▶ **Task instructions**: Lines from the one containing "11.06.2026 10:16 |" through the last line of the data are to be returned exactly, both ends included, minus any pictures.

▶ **Information**:

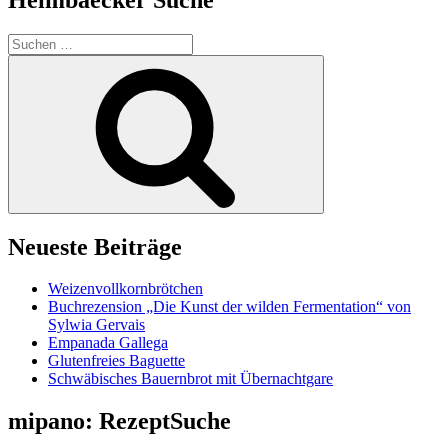
Suchen
nach:
Suchen
Neueste Beiträge
Weizenvollkornbrötchen
Buchrezension „Die Kunst der wilden Fermentation“ von
Sylwia Gervais
Empanada Gallega
Glutenfreies Baguette
Schwäbisches Bauernbrot mit Übernachtgare
mipano: RezeptSuche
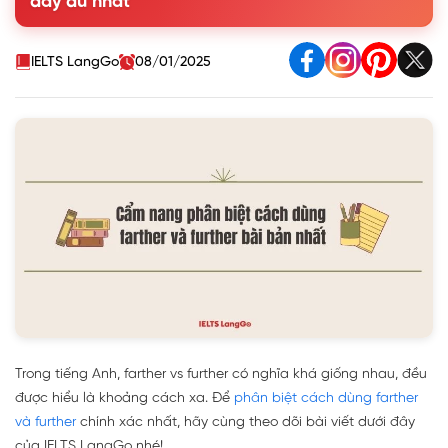
đầy đủ nhất
án
IELTS LangGo
08/01/2025
Trong tiếng Anh, farther vs further có nghĩa khá giống nhau, đều
được hiểu là khoảng cách xa. Để
phân biệt cách dùng farther
và further
chính xác nhất, hãy cùng theo dõi bài viết dưới đây
của IELTS LangGo nhé!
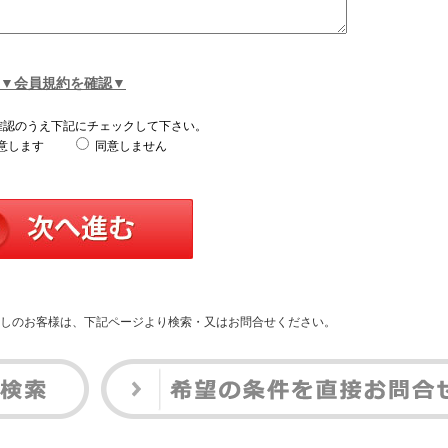
▼会員規約を確認▼
確認のうえ下記にチェックして下さい。
意します
同意しません
しのお客様は、下記ページより検索・又はお問合せください。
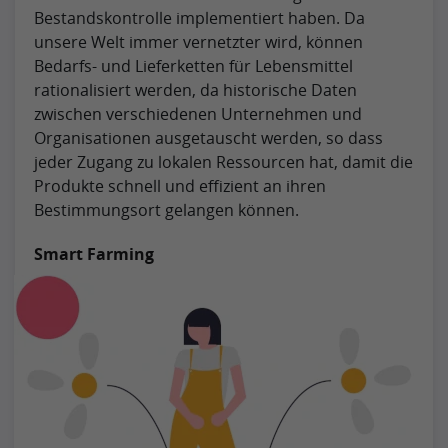
Bestandskontrolle implementiert haben. Da
unsere Welt immer vernetzter wird, können
Bedarfs- und Lieferketten für Lebensmittel
rationalisiert werden, da historische Daten
zwischen verschiedenen Unternehmen und
Organisationen ausgetauscht werden, so dass
jeder Zugang zu lokalen Ressourcen hat, damit die
Produkte schnell und effizient an ihren
Bestimmungsort gelangen können.
Smart Farming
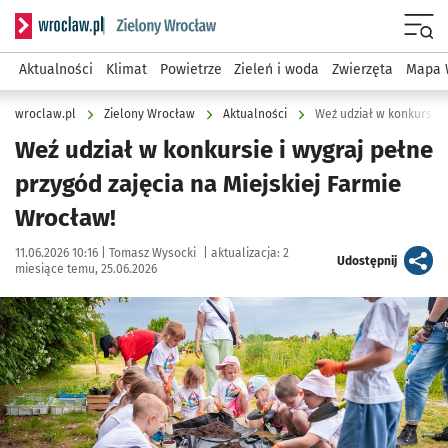
Serwis informacyjny wroclaw.pl podserwis: Środowisko we 
Menu
Aktualności
Klimat
Powietrze
Zieleń i woda
Zwierzęta
Mapa 
wroclaw.pl
Zielony Wrocław
Aktualności
Weź udział w konkursie i wygraj pełne
przygód zajęcia na Miejskiej Farmie
Wrocław!
Data publikacji:
Autor:
11.06.2026 10:16 |
Tomasz Wysocki
|
aktualizacja:
2
artykuł
Udostępnij
miesiące temu, 25.06.2026
Kliknij, aby powiększyć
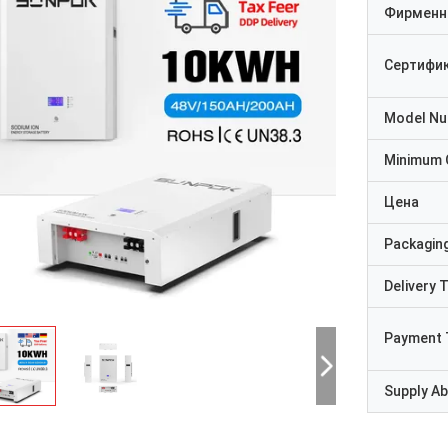
Фирменн
Сертифи
Model N
Minimum 
Цена
Packaging
Delivery 
Payment 
Supply Abi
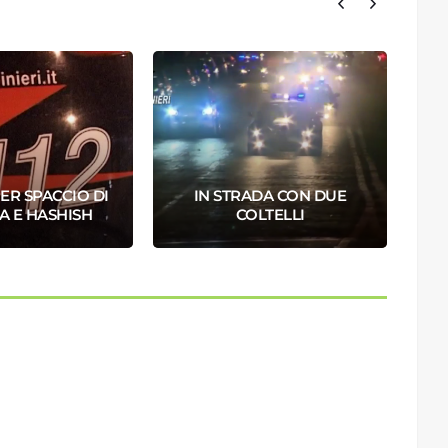
ER SPACCIO DI
IN STRADA CON DUE
A E HASHISH
COLTELLI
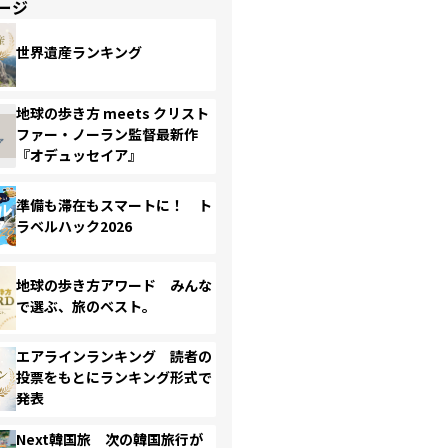
ージ
世界遺産ランキング
地球の歩き方 meets クリスト
ファー・ノーラン監督最新作
『オデュッセイア』
準備も滞在もスマートに！ ト
ラベルハック2026
地球の歩き方アワード みんな
で選ぶ、旅のベスト。
エアラインランキング 読者の
投票をもとにランキング形式で
発表
Next韓国旅 次の韓国旅行が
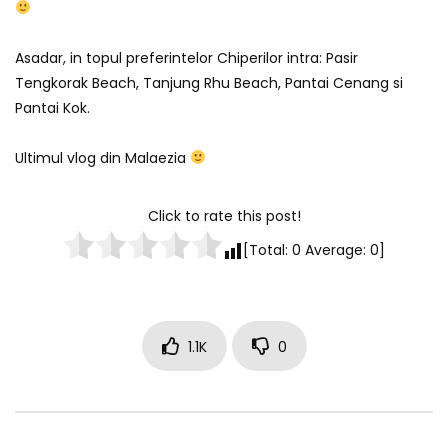
Asadar, in topul preferintelor Chiperilor intra: Pasir
Tengkorak Beach, Tanjung Rhu Beach, Pantai Cenang si
Pantai Kok.
Ultimul vlog din Malaezia
Click to rate this post!
[Total:
0
Average:
0
]
1.1K
0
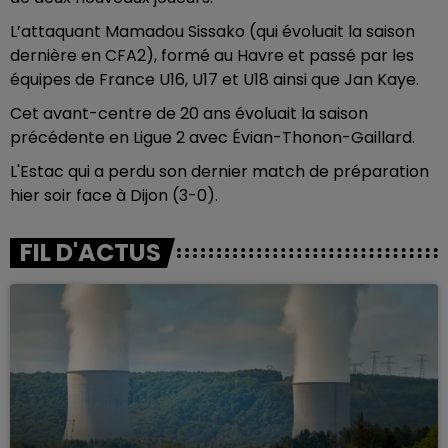
L’attaquant Mamadou Sissako (qui évoluait la saison
dernière en CFA2), formé au Havre et passé par les
équipes de France U16, U17 et U18 ainsi que Jan Kaye.
Cet avant-centre de 20 ans évoluait la saison
précédente en Ligue 2 avec Évian-Thonon-Gaillard.
L'Estac qui a perdu son dernier match de préparation
hier soir face à Dijon (3-0).
FIL D'ACTUS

▶ **Task result**:
11.06.2026 10:16 |
Tomasz Wysocki
|
aktualizacja:
2
artykuł
Udostępnij
miesiące temu, 25.06.2026
Kliknij, aby powiększyć
Фирменн
Сертифи
Model N
Minimum 
Цена
Packaging
Delivery 
Payment 
Supply Abi
ER SPACCIO DI
IN STRADA CON DUE
A E HASHISH
COLTELLI
ージ
世界遺産ランキング
地球の歩き方 meets クリスト
ファー・ノーラン監督最新作
『オデュッセイア』
準備も滞在もスマートに！ ト
ラベルハック2026
地球の歩き方アワード みんな
で選ぶ、旅のベスト。
エアラインランキング 読者の
投票をもとにランキング形式で
発表
Next韓国旅 次の韓国旅行が
Asadar, in topul preferintelor Chiperilor intra: Pasir
Tengkorak Beach, Tanjung Rhu Beach, Pantai Cenang si
Pantai Kok.
Ultimul vlog din Malaezia
Click to rate this post!
[Total:
0
Average:
0
]
1.1K
0
L’attaquant Mamadou Sissako (qui évoluait la saison
dernière en CFA2), formé au Havre et passé par les
équipes de France U16, U17 et U18 ainsi que Jan Kaye.
Cet avant-centre de 20 ans évoluait la saison
précédente en Ligue 2 avec Évian-Thonon-Gaillard.
L'Estac qui a perdu son dernier match de préparation
hier soir face à Dijon (3-0).
FIL D'ACTUS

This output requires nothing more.